Dataset
◆ ◆ ◆

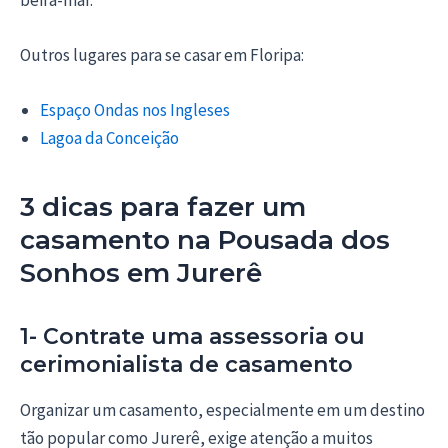
beira-mar.
Outros lugares para se casar em Floripa:
Espaço Ondas nos Ingleses
Lagoa da Conceição
3 dicas para fazer um
casamento na Pousada dos
Sonhos em Jurerê
1- Contrate uma assessoria ou
cerimonialista de casamento
Organizar um casamento, especialmente em um destino
tão popular como Jurerê, exige atenção a muitos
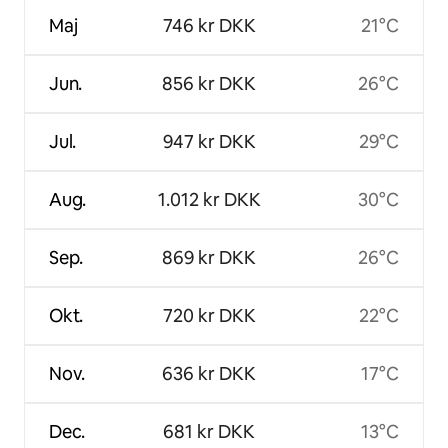
Maj
746 kr DKK
21°C
Jun.
856 kr DKK
26°C
Jul.
947 kr DKK
29°C
Aug.
1.012 kr DKK
30°C
Sep.
869 kr DKK
26°C
Okt.
720 kr DKK
22°C
Nov.
636 kr DKK
17°C
Dec.
681 kr DKK
13°C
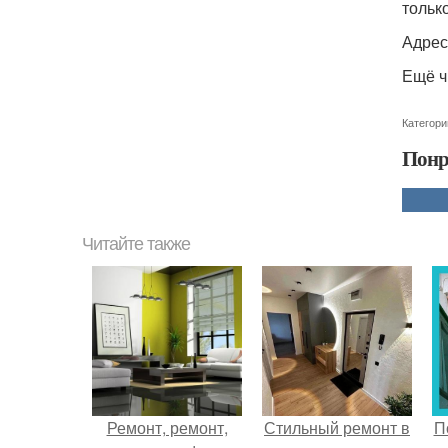
тольк
Адрес
Ещё ч
Категори
Понр
Читайте также
Ремонт, ремонт,
Стильный ремонт в
П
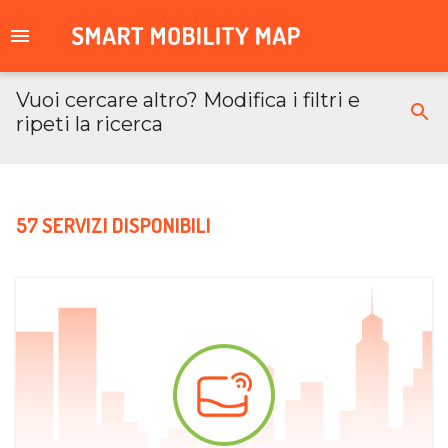
Vuoi cercare altro? Modifica i filtri e
ripeti la ricerca
57 SERVIZI DISPONIBILI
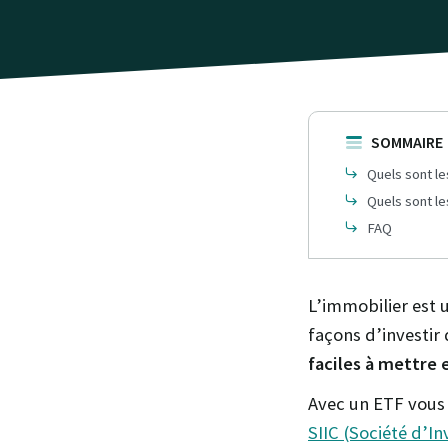
SOMMAIRE
Quels sont le
Quels sont le
FAQ
L’immobilier est 
façons d’investir 
faciles à mettre 
Avec un ETF vous 
SIIC (Société d’I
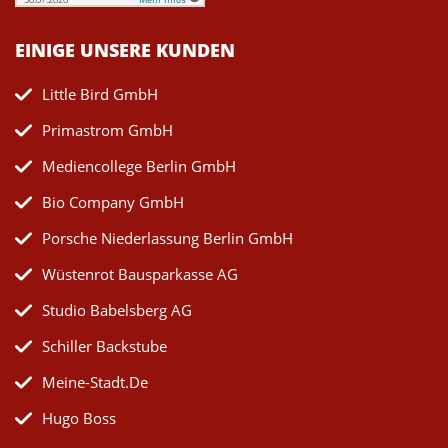
EINIGE UNSERE KUNDEN
Little Bird GmbH
Primastrom GmbH
Mediencollege Berlin GmbH
Bio Company GmbH
Porsche Niederlassung Berlin GmbH
Wüstenrot Bausparkasse AG
Studio Babelsberg AG
Schiller Backstube
Meine-Stadt.de
Hugo Boss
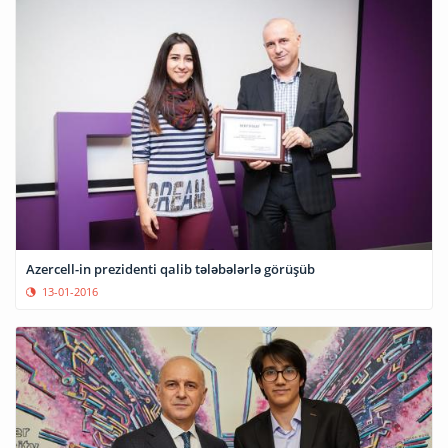
Azercell-in prezidenti qalib tələbələrlə görüşüb
13-01-2016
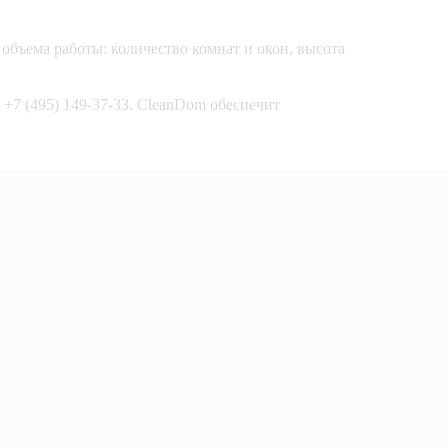
 объема работы: количество комнат и окон, высота
+7 (495) 149-37-33. CleanDom обеспечит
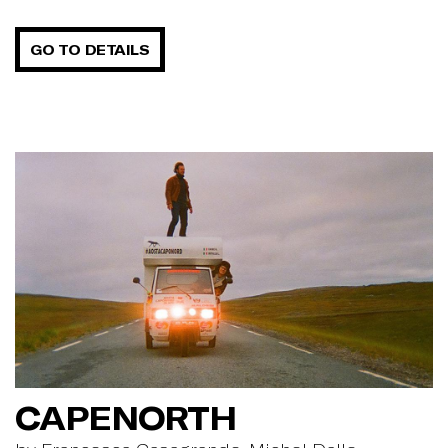
GO TO DETAILS
CAPENORTH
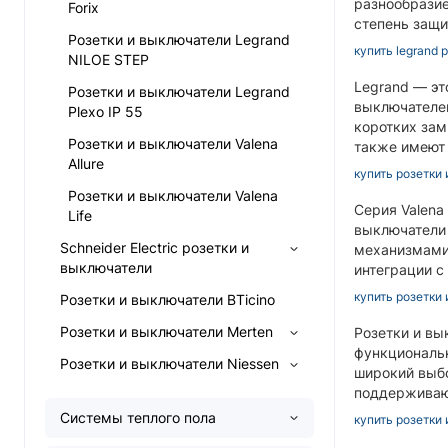
разнообразие
Forix
степень защи
Розетки и выключатели Legrand
купить legrand 
NILOE STEP
Legrand — эт
Розетки и выключатели Legrand
выключателей
Plexo IP 55
коротких зам
Розетки и выключатели Valena
также имеют 
Allure
купить розетки 
Розетки и выключатели Valena
Серия Valena
Life
выключатели
Schneider Electric розетки и
механизмами,
выключатели
интеграции с
купить розетки 
Розетки и выключатели BTicino
Розетки и выключатели Merten
Розетки и вы
функциональн
Розетки и выключатели Niessen
широкий выбо
поддерживаю
Системы теплого пола
купить розетки 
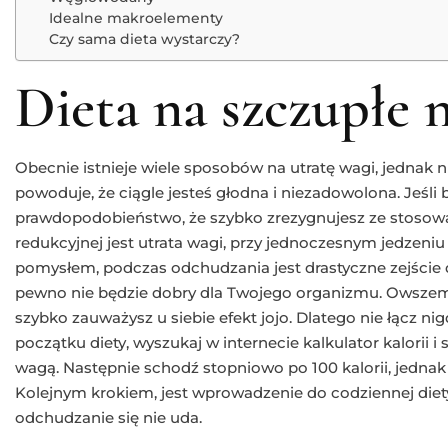
Idealne makroelementy
Czy sama dieta wystarczy?
Dieta na szczupłe 
Obecnie istnieje wiele sposobów na utratę wagi, jednak n
powoduje, że ciągle jesteś głodna i niezadowolona. Jeśli br
prawdopodobieństwo, że szybko zrezygnujesz ze stosowa
redukcyjnej jest utrata wagi, przy jednoczesnym jedzeni
pomysłem, podczas odchudzania jest drastyczne zejście do 
pewno nie będzie dobry dla Twojego organizmu. Owszem,
szybko zauważysz u siebie efekt jojo. Dlatego nie łącz nig
początku diety, wyszukaj w internecie kalkulator kalorii
wagą. Następnie schodź stopniowo po 100 kalorii, jednak 
Kolejnym krokiem, jest wprowadzenie do codziennej die
odchudzanie się nie uda.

◆ ◆ ◆

When a line above includes the word "Berlin", please list that line.

Response area
Mediencollege Berlin GmbH
Porsche Niederlassung Berlin GmbH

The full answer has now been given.